Start of Source data

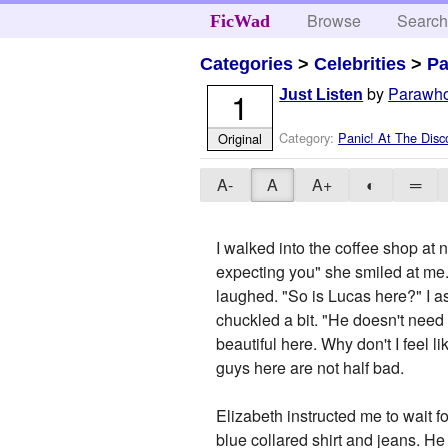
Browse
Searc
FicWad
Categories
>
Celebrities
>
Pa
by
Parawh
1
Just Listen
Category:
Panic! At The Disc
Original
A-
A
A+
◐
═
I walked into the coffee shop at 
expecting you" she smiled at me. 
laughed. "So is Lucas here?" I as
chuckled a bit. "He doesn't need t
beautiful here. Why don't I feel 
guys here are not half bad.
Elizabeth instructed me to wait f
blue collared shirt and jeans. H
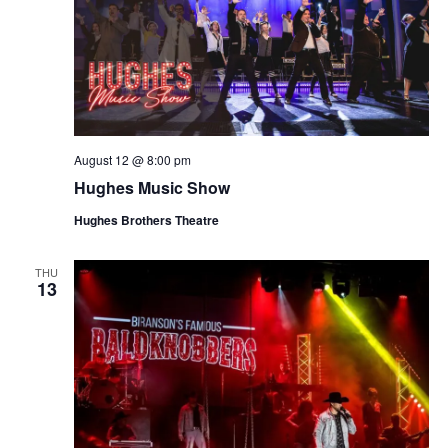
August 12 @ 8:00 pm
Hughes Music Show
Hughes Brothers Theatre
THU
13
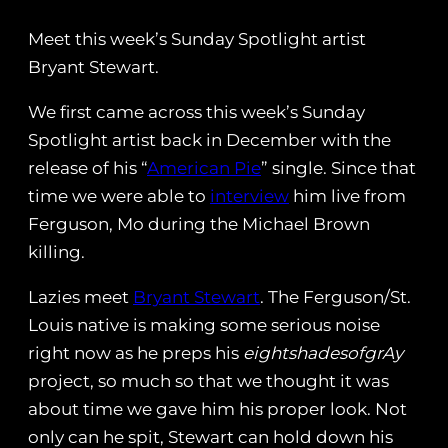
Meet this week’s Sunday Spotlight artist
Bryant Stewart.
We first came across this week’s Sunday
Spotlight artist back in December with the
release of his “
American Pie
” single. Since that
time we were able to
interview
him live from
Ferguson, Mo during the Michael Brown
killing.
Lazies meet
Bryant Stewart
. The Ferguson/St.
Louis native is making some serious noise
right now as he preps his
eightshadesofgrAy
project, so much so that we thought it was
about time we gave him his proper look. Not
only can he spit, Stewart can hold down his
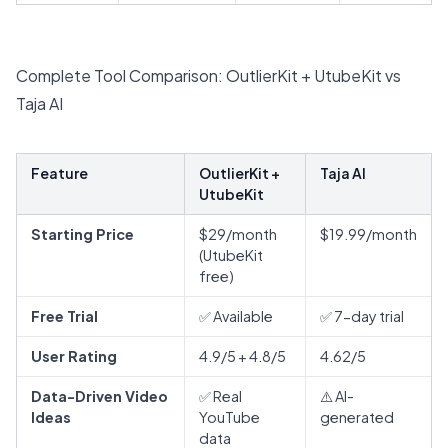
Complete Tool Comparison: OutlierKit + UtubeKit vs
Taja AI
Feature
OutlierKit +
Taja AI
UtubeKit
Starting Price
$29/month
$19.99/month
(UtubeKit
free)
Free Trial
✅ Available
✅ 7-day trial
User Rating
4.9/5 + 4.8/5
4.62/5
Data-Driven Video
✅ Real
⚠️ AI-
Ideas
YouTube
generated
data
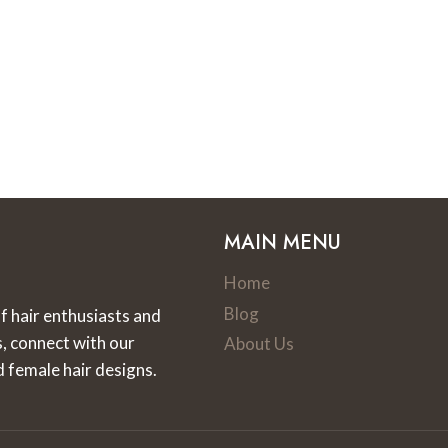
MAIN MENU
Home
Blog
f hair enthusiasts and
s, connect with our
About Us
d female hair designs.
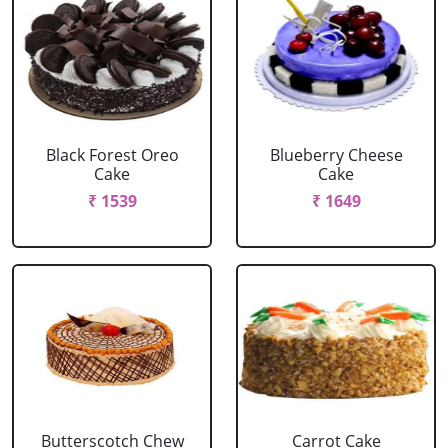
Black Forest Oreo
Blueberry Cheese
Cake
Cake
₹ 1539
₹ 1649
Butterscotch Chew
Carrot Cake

End of Source data
Start of Source data

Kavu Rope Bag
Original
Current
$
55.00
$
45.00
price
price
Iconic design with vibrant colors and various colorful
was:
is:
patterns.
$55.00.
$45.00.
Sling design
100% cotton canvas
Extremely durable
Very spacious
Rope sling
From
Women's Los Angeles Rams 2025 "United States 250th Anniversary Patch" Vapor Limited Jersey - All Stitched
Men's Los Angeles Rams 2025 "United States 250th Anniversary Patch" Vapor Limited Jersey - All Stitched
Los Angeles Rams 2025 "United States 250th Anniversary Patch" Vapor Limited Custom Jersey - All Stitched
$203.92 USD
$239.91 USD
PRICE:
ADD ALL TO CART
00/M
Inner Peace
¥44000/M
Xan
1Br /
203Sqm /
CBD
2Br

End of Source data
Start of Source data

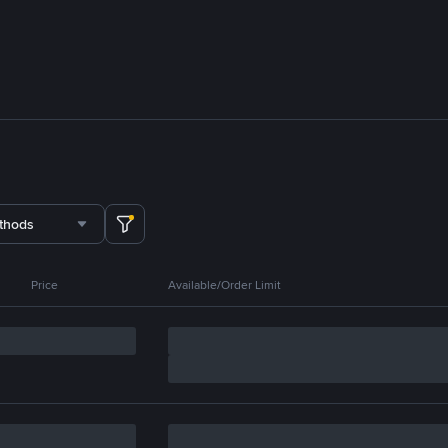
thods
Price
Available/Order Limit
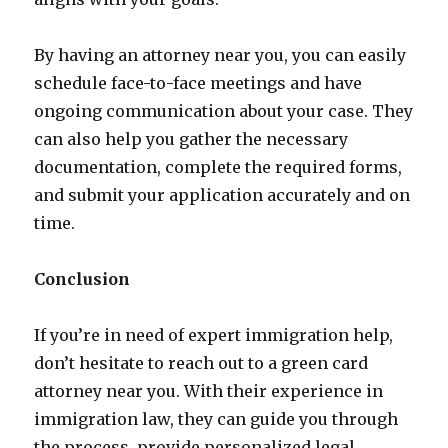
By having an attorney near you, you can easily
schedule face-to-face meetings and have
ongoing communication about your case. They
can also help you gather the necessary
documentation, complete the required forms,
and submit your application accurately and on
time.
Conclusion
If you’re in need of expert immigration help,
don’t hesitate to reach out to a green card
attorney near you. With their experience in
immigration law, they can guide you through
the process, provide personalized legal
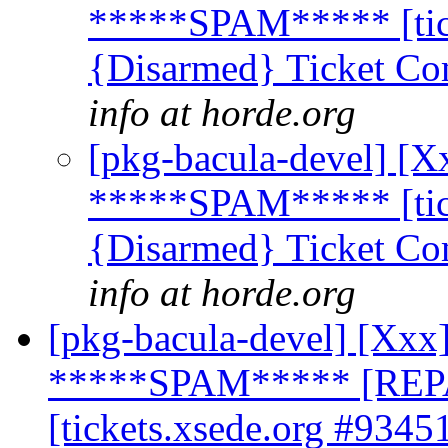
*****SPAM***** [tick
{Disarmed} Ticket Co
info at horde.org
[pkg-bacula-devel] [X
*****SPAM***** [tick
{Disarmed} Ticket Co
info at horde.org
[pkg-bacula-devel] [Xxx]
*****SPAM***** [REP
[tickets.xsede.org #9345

End of Source data

■ About this task: Work out how many lines in this material contain the string "time", and give that number alone.

■ Exercise answer: 3